Records shown: Begin

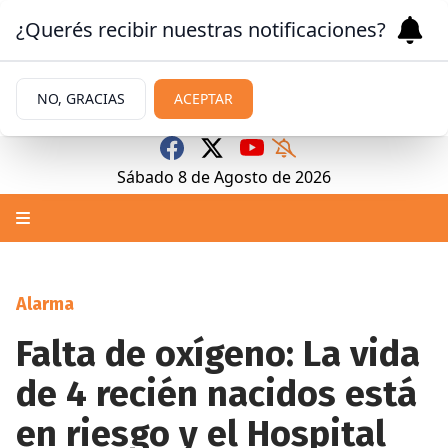
¿Querés recibir nuestras notificaciones?
NO, GRACIAS
ACEPTAR
Sábado 8
de
Agosto
de 2026
Alarma
Falta de oxígeno: La vida
de 4 recién nacidos está
en riesgo y el Hospital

Records shown: End

Exercise aim:
Could you return all of the entries above exactly, without any images?

Task solution:
¿Querés recibir nuestras notificaciones?
NO, GRACIAS
ACEPTAR
Sábado 8
de
Agosto
de 2026
Alarma
Falta de oxígeno: La vida
de 4 recién nacidos está
en riesgo y el Hospital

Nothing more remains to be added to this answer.